What important laws were passed at the national level during the Gilded Age?
urthona | Certified Educator
Notable federal laws enacted during the Gilded Age (1870–90) include:
- the Interstate Commerce Act of 1887, which established federal regulation of the railroads. It outlawed collusion between railroads and prohibited many types of price discrimination. Wealthy business leaders in the Northeast opposed the legislation, but farmers and small business owners, particularly in the West, supported it.
- the McKinley Tariff of 1890, which raised tariffs (taxes on goods that cross national borders). Tariffs were a controversial issue because many business leaders and citizens supported tariffs as a way to support American businesses and increase U.S. economic growth. Cotton and tobacco growers in the South, however, strongly opposed tariffs because other countries retaliated by placing tariffs on U.S. cotton and tobacco exports.
- the silver coinage acts, the Bland-Allison Act of 1878 and the Sherman Silver Purchase Act of 1890, which increased the federal government’s minting of silver coins. The resulting increase in the nation's money supply helped farmers and workers pay their debts, counteracting 30 years (1865-1895) of deflation (a decrease in the general price level). Wealthy business leaders feared the Act would lower faith in U.S. currency and harm the nation's economy.

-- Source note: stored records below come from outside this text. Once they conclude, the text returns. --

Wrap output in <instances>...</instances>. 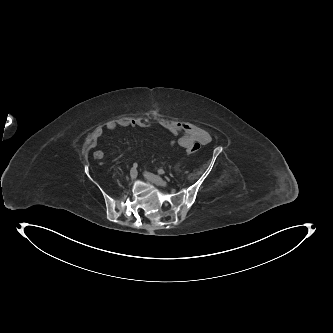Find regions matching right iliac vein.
I'll return each mask as SVG.
<instances>
[{
	"instance_id": "obj_1",
	"label": "right iliac vein",
	"mask_w": 333,
	"mask_h": 333,
	"mask_svg": "<svg viewBox=\"0 0 333 333\" xmlns=\"http://www.w3.org/2000/svg\"><path fill=\"white\" fill-rule=\"evenodd\" d=\"M136 177H137V171H136V169L132 168V169L130 170V178H131L132 180H135Z\"/></svg>"
}]
</instances>
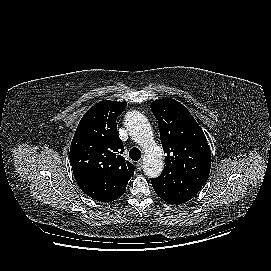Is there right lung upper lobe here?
<instances>
[{
  "label": "right lung upper lobe",
  "mask_w": 271,
  "mask_h": 271,
  "mask_svg": "<svg viewBox=\"0 0 271 271\" xmlns=\"http://www.w3.org/2000/svg\"><path fill=\"white\" fill-rule=\"evenodd\" d=\"M125 107L126 102L105 100L84 114L70 146L74 175H97L128 183L134 166L122 156L124 147L116 124Z\"/></svg>",
  "instance_id": "obj_1"
}]
</instances>
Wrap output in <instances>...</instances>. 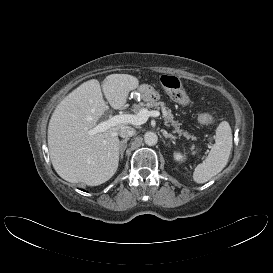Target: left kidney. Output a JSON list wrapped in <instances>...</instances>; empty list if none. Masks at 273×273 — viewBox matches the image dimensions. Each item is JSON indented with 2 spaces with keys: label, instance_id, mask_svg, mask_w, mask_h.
<instances>
[{
  "label": "left kidney",
  "instance_id": "obj_1",
  "mask_svg": "<svg viewBox=\"0 0 273 273\" xmlns=\"http://www.w3.org/2000/svg\"><path fill=\"white\" fill-rule=\"evenodd\" d=\"M174 159L176 161H182L183 160V156L180 153H175L174 154Z\"/></svg>",
  "mask_w": 273,
  "mask_h": 273
}]
</instances>
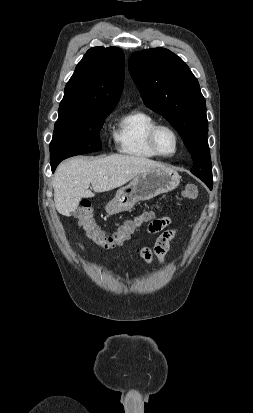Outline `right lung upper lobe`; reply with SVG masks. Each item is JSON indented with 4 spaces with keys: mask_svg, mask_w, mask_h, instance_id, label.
Here are the masks:
<instances>
[{
    "mask_svg": "<svg viewBox=\"0 0 253 413\" xmlns=\"http://www.w3.org/2000/svg\"><path fill=\"white\" fill-rule=\"evenodd\" d=\"M124 53L117 47L89 49L67 82L58 118L112 111L124 85Z\"/></svg>",
    "mask_w": 253,
    "mask_h": 413,
    "instance_id": "obj_1",
    "label": "right lung upper lobe"
}]
</instances>
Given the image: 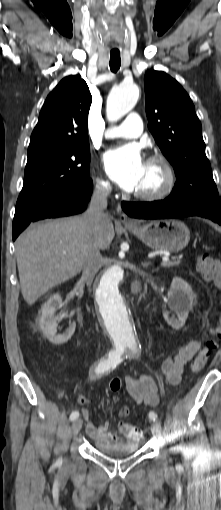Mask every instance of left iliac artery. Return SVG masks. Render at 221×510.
<instances>
[{
    "label": "left iliac artery",
    "instance_id": "44dca946",
    "mask_svg": "<svg viewBox=\"0 0 221 510\" xmlns=\"http://www.w3.org/2000/svg\"><path fill=\"white\" fill-rule=\"evenodd\" d=\"M149 418L155 421L157 419V414L154 411H150Z\"/></svg>",
    "mask_w": 221,
    "mask_h": 510
}]
</instances>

davmor1973 | Certified Educator
- The Chinese Exclusion Act 1882—Increasing numbers of Chinese immigrants had been coming to the United States in search of work, usually to labor on large-scale engineering projects such as the First Transcontinental Railroad. However, when the economy went into decline in the 1870s, competition for labor became more fierce and other workers blamed Chinese immigrants for driving down wages and pricing them out of a job. In response to growing anti-Chinese sentiment, Congress passed the 1882 Act, putting a halt to the immigration of Chinese laborers.

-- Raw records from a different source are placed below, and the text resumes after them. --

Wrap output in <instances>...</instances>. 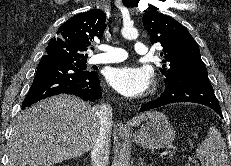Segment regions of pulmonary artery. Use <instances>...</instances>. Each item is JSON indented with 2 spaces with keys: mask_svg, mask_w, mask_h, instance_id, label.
Instances as JSON below:
<instances>
[{
  "mask_svg": "<svg viewBox=\"0 0 231 166\" xmlns=\"http://www.w3.org/2000/svg\"><path fill=\"white\" fill-rule=\"evenodd\" d=\"M134 49L137 54L139 55H146L148 54V47L141 42H136ZM103 53L94 55L91 58L92 64H105V63H116L125 60L128 57V53L125 49L110 46V45H103L101 47Z\"/></svg>",
  "mask_w": 231,
  "mask_h": 166,
  "instance_id": "pulmonary-artery-1",
  "label": "pulmonary artery"
}]
</instances>
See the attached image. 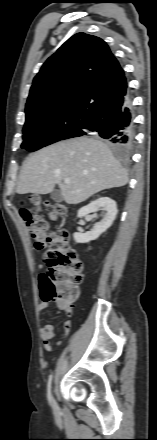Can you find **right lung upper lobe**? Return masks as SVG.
<instances>
[{
  "label": "right lung upper lobe",
  "mask_w": 157,
  "mask_h": 440,
  "mask_svg": "<svg viewBox=\"0 0 157 440\" xmlns=\"http://www.w3.org/2000/svg\"><path fill=\"white\" fill-rule=\"evenodd\" d=\"M119 62L100 38L78 33L42 66L26 103V121L85 125L127 96Z\"/></svg>",
  "instance_id": "obj_1"
}]
</instances>
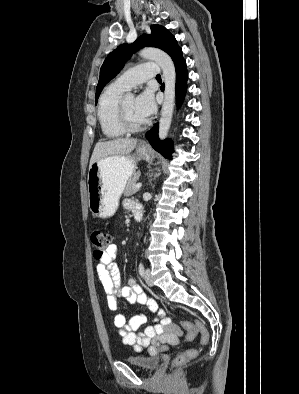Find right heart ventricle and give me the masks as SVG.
Returning a JSON list of instances; mask_svg holds the SVG:
<instances>
[{
	"label": "right heart ventricle",
	"instance_id": "obj_1",
	"mask_svg": "<svg viewBox=\"0 0 299 394\" xmlns=\"http://www.w3.org/2000/svg\"><path fill=\"white\" fill-rule=\"evenodd\" d=\"M125 92L124 88L114 82L104 90L99 99L97 116L101 130L107 138H118L126 133L117 119L118 102Z\"/></svg>",
	"mask_w": 299,
	"mask_h": 394
}]
</instances>
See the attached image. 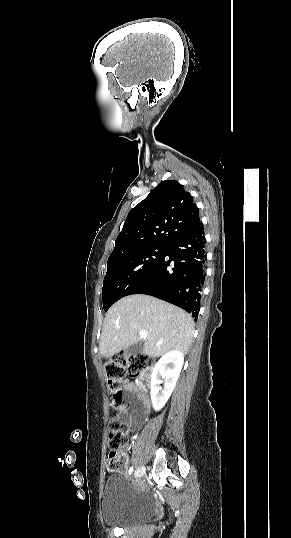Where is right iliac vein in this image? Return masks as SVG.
I'll list each match as a JSON object with an SVG mask.
<instances>
[{"label": "right iliac vein", "mask_w": 291, "mask_h": 538, "mask_svg": "<svg viewBox=\"0 0 291 538\" xmlns=\"http://www.w3.org/2000/svg\"><path fill=\"white\" fill-rule=\"evenodd\" d=\"M145 472V467L144 466H140L137 468L136 472H135V475L137 477H141Z\"/></svg>", "instance_id": "63e3f726"}]
</instances>
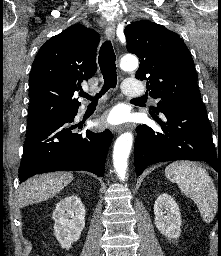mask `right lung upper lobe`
Here are the masks:
<instances>
[{
	"label": "right lung upper lobe",
	"mask_w": 221,
	"mask_h": 256,
	"mask_svg": "<svg viewBox=\"0 0 221 256\" xmlns=\"http://www.w3.org/2000/svg\"><path fill=\"white\" fill-rule=\"evenodd\" d=\"M99 41L96 31L75 24L43 44L29 76L28 117L78 111L80 103L73 96L97 70Z\"/></svg>",
	"instance_id": "obj_1"
}]
</instances>
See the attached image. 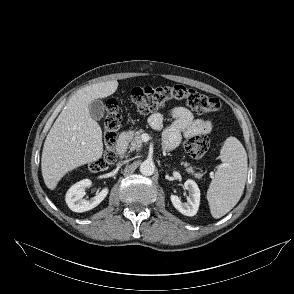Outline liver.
<instances>
[{
  "instance_id": "6515ba94",
  "label": "liver",
  "mask_w": 294,
  "mask_h": 294,
  "mask_svg": "<svg viewBox=\"0 0 294 294\" xmlns=\"http://www.w3.org/2000/svg\"><path fill=\"white\" fill-rule=\"evenodd\" d=\"M116 80L79 89L67 102L50 129L43 146L41 170L45 185L54 190L63 176L103 154L102 130L91 117L89 104L112 95Z\"/></svg>"
}]
</instances>
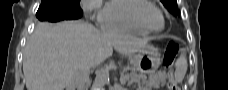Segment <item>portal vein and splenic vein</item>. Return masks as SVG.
Segmentation results:
<instances>
[{
	"mask_svg": "<svg viewBox=\"0 0 228 90\" xmlns=\"http://www.w3.org/2000/svg\"><path fill=\"white\" fill-rule=\"evenodd\" d=\"M126 82L125 78L121 80V83L124 84Z\"/></svg>",
	"mask_w": 228,
	"mask_h": 90,
	"instance_id": "18ae733b",
	"label": "portal vein and splenic vein"
}]
</instances>
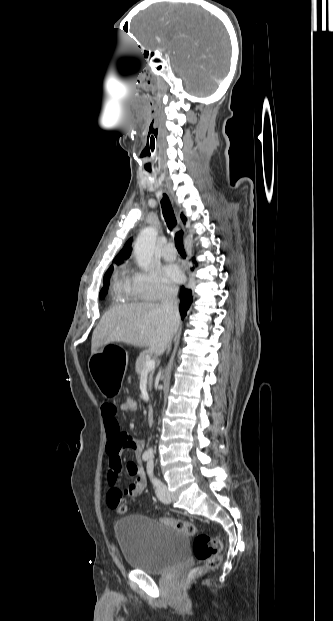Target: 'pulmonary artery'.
Returning <instances> with one entry per match:
<instances>
[{
  "instance_id": "obj_1",
  "label": "pulmonary artery",
  "mask_w": 333,
  "mask_h": 621,
  "mask_svg": "<svg viewBox=\"0 0 333 621\" xmlns=\"http://www.w3.org/2000/svg\"><path fill=\"white\" fill-rule=\"evenodd\" d=\"M162 256L165 260L171 261L176 258V250L172 243H168L164 246Z\"/></svg>"
}]
</instances>
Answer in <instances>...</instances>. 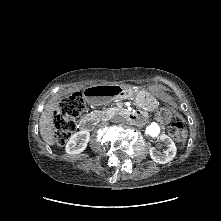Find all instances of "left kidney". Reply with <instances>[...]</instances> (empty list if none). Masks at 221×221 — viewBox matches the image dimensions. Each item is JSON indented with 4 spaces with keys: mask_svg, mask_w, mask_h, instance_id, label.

- The Dawes Act 1887—This was an attempt by Congress to integrate more Native Americans into mainstream society by abolishing ancient tribal and communal rights. The Act's overriding objective was to be achieved by dividing up tribal lands into plots for individuals. Anyone who accepted such plots of land and lived away from their tribes were automatically granted American citizenship. The Act severely reduced the overall landholdings of the various Native American tribes and undermined the very fabric of tribal society, turning individuals against their families and their cultural heritage.